Quante volte ho sentito questa frase: “oggi ho saltato l’allenamento e ora mi sento in colpa.”

Chi ti dice che l’allenamento che fai sia quello giusto ?

La prima domanda che mi viene in mente è: ma quell’allenamento (cosi come gli altri) chi te lo ha fatto fare? Nel senso, ti programmi da solo/a, usi un criterio logico misurato sulle tue capacità? Hai fatto una programmazione?

Cominciamo con il dire che con un allenamento saltato, coniato con il metodo fai da te, spesso, ti fai più bene che male.

Effetto Dunning-Kruger

Come per ciò che si crede di sapere (vedi effetto Dunning-Kruger..), si tendono a sopravvalutare anche le proprie capacità. Se poi si aggiunge che per moda, per esempio nella corsa, o fai la maratona o ancor peggio le ultra maratone o altre aberrazioni tipo correre in sovrappeso per 24 ore consecutive o non sei nessuno il quadro è completo. (Nota personale: ognuno è libero di fare ciò che vuole, ma la fisica, la fisiologia, la biologia e la biochimica non sono un parere, sono fatti legati alla legge elementare del causa-effetto. Percorrenze e distanze cosi lunghe logorano tendini legamenti e cartilagini. Sopratutto se fatti in sovrappeso. Non a caso su facebook un post su due è richiesta di soccorso per infortuni, io ve l’ho detto. Esistono anche 5 Km di corsa o 10K. La sfida e correrli sempre più forte e non è una passeggiata.)

Allenamento saltato o programmare una pausa?

Allenamento saltato vuol dire in realtà inserire un giorno di riposo o di recupero.

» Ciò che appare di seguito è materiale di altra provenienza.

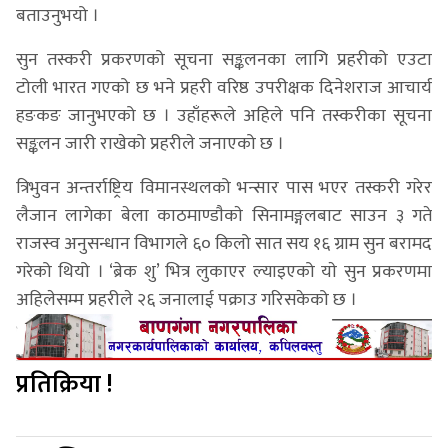
बताउनुभयो ।
सुन तस्करी प्रकरणको सूचना सङ्कलनका लागि प्रहरीको एउटा
टोली भारत गएको छ भने प्रहरी वरिष्ठ उपरीक्षक दिनेशराज आचार्य
हङकङ जानुभएको छ । उहाँहरूले अहिले पनि तस्करीका सूचना
सङ्कलन जारी राखेको प्रहरीले जनाएको छ ।
त्रिभुवन अन्तर्राष्ट्रिय विमानस्थलको भन्सार पास भएर तस्करी गरेर
लैजान लागेका बेला काठमाण्डाैकाे सिनामङ्गलबाट साउन ३ गते
राजस्व अनुसन्धान विभागले ६० किलो सात सय १६ ग्राम सुन बरामद
गरेको थियो । ‘ब्रेक शु’ भित्र लुकाएर ल्याइएको याे सुन प्रकरणमा
अहिलेसम्म प्रहरीले २६ जनालाई पक्राउ गरिसकेको छ ।
प्रतिक्रिया !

Parrà strano ma il nostro corpo, il nostro organismo, lancia dei messaggi molto precisi e spesso la stanchezza è sinonimo di recupero imparziale.

Sovra allenamento

Vien da sè che allenarsi più del dovuto porti a un deficit di prestazioni nel tempo. Non certo a un miglioramento. Ciò che viene definito sovrallenamento. (Vedi i principi dei tempi di recupero e il concetto di sueprcompensazione).

Spesso serve una supercompensazione aggiuntiva che si chiama termine di  mesociclo che può variare dal mese ai 4 mesi grossomodo.

Sei un amatore o un professionista ?

Se si è amatori sarebbe doveroso ricordare che è meglio adottare comportamenti conservativi in tutti gli sport (corsa, nuoto, bici, triathlon, pesistica etc…) se si vuole proseguire con la propria attività negli anni . “Se non ce la fai ora come pensi di continuare così, magari per tutta la vita” ?

Tutto – niente

Di solito segue l’abbandono. “Non ce la faccio troppo impegnativo” cosi si passa da un tutto, spesso senza senso, a un nulla che ne ha ancor meno.

Sei piccoli consigli

Pertanto:

  1. Stendi un programma stagionale di massima cercando di monitorare gli obbiettivi e di testarli magari cercando di fare il minimo anzichè il massimo.
  2. Confronta i dati. Oggi c’è di tutto per monitorare i tuoi allenamenti. Tieni un diario, vai a vedere cosa facevi o se con ciò che fai hai un reale beneficio.
  3. Se sei stanco, salta e verifica se quando ricominci ti senti più fresco. Il giorno in cui salti pensa che il tuo corpo sta recuperando, per cui è la miglior cosa che puoi fare per te e per lui.
  4. Se sei stanco e salti un allenamento fai un bene a te e probabilmente anche a quelli che ti stanno accanto. La vita è fatta di tempo e il tempo è uno e non torna più.
  5. Nuovamente sui sensi di colpa. Dal momento che saltare equivale a migliorare (e lo vedi dal diario), questo momento, da senso di colpa, si trasformerà in momento di gioia.
  6. Quello che noi chiamiamo saltare, in realtà, in gergo tecnico, viene chiamato giorno di riposo. Può essere programmato, meglio sarebbe se lo fosse o per noi amatori “catturato” al momento del bisogno.